__Information__:
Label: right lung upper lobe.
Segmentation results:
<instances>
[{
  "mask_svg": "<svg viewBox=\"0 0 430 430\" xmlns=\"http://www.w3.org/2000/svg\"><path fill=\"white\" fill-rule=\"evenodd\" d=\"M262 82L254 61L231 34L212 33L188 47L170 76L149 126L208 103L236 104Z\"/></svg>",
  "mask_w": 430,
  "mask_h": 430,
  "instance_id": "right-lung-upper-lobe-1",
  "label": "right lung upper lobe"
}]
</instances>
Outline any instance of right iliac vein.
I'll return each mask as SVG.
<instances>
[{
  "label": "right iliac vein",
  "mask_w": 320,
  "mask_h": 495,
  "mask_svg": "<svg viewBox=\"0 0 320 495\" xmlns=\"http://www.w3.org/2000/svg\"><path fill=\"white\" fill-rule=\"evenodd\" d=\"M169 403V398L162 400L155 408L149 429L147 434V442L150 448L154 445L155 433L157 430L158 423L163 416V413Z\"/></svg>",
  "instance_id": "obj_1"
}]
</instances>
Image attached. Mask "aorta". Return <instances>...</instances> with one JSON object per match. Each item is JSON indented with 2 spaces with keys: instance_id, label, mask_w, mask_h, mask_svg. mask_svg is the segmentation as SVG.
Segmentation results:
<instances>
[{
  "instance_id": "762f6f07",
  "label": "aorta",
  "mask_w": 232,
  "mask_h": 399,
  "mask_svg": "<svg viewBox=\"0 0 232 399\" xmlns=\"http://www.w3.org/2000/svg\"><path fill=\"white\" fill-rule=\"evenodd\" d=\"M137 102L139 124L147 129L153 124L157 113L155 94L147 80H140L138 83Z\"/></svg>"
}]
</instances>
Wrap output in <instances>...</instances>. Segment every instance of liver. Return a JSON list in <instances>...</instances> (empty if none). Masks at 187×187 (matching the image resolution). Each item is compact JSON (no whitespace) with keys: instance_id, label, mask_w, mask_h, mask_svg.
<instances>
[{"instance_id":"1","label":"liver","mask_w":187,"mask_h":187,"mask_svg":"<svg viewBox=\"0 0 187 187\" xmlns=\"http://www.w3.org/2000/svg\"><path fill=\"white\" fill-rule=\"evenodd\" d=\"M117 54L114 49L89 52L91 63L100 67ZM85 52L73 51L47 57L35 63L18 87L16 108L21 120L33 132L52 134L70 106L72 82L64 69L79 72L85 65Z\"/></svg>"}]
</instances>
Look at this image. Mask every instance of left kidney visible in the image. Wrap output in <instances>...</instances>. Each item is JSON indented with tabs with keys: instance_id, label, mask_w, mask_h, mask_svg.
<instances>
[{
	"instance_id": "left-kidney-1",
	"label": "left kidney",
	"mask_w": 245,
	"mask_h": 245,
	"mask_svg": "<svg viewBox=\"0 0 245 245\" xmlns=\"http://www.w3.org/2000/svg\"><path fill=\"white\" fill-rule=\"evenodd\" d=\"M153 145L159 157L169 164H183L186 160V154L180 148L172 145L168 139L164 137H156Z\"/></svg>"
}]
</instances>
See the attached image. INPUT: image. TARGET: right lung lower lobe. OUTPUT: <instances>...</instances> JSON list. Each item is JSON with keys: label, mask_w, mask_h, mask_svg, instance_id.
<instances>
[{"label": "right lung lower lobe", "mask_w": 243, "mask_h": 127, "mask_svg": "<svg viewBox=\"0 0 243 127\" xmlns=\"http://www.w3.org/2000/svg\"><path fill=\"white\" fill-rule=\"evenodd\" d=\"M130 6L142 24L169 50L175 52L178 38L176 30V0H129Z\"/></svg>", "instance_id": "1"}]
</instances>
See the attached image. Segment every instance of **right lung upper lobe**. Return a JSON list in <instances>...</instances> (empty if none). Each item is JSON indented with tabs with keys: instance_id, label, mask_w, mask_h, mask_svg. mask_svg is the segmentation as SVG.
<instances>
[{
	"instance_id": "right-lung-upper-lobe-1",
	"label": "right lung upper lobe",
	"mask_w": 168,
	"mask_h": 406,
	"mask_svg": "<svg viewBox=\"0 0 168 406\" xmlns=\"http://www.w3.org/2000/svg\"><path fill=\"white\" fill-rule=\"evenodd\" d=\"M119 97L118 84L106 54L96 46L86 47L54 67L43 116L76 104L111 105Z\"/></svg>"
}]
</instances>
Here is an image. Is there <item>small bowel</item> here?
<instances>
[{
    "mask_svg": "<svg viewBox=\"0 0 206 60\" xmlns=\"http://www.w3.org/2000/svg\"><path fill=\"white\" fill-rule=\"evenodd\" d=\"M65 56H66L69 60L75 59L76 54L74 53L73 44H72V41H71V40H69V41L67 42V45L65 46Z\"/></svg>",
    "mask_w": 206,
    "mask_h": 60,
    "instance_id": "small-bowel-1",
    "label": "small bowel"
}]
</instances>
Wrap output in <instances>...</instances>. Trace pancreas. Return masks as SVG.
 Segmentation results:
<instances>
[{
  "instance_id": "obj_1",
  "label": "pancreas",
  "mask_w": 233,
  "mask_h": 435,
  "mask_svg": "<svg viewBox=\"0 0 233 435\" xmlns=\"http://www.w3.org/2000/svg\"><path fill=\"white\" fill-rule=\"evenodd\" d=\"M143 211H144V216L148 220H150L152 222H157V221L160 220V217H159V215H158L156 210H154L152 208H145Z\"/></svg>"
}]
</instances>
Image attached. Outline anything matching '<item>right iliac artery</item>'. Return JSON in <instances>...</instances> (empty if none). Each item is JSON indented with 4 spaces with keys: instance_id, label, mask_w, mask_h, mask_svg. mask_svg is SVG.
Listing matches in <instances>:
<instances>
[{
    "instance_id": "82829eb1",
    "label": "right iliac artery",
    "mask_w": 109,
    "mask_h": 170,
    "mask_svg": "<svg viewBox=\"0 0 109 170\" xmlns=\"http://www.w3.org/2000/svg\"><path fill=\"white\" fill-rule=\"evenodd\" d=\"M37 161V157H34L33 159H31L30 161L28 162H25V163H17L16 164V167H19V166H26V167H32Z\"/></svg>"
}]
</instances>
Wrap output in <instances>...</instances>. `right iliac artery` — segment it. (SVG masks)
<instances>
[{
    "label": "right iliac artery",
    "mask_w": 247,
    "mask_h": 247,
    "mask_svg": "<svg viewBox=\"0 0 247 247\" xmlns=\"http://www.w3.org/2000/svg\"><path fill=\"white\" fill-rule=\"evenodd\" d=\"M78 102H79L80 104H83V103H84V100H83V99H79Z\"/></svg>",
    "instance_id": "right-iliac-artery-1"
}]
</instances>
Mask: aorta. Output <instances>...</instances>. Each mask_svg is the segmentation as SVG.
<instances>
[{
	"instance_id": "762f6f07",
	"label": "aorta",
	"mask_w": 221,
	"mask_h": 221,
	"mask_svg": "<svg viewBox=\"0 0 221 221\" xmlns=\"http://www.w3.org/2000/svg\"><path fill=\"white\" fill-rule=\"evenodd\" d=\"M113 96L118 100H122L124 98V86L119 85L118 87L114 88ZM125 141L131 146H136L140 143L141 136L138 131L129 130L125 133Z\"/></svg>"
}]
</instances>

__Assigned task__: Repeat the line that contains "Mask: aorta. Output", then every line after it until the records end, with nothing added.

__Answer for this exercise__:
Mask: aorta. Output <instances>...</instances>. Each mask_svg is the segmentation as SVG.
<instances>
[{
	"instance_id": "762f6f07",
	"label": "aorta",
	"mask_w": 221,
	"mask_h": 221,
	"mask_svg": "<svg viewBox=\"0 0 221 221\" xmlns=\"http://www.w3.org/2000/svg\"><path fill=\"white\" fill-rule=\"evenodd\" d=\"M113 96L118 100H122L124 98V86L119 85L118 87L114 88ZM125 141L131 146H136L140 143L141 136L138 131L129 130L125 133Z\"/></svg>"
}]
</instances>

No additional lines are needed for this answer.